What you should do:
Extract exactly and only the lines of the data below, starting at the line with "mail client s" and stopping after the final line.

Data shown:
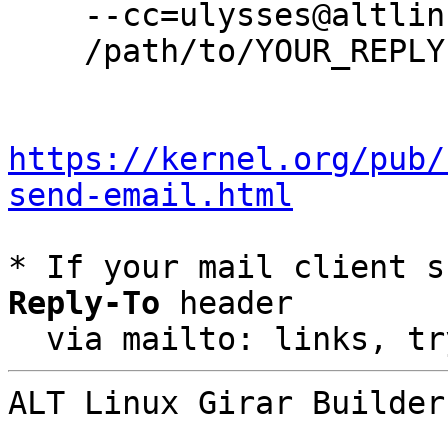
    --cc=ulysses@altlinux.org \

    /path/to/YOUR_REPLY

https://kernel.org/pub/
send-email.html
* If your mail client s
Reply-To
 header

  via mailto: links, t
ALT Linux Girar Builder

Result:
* If your mail client s
Reply-To
 header

  via mailto: links, t
ALT Linux Girar Builder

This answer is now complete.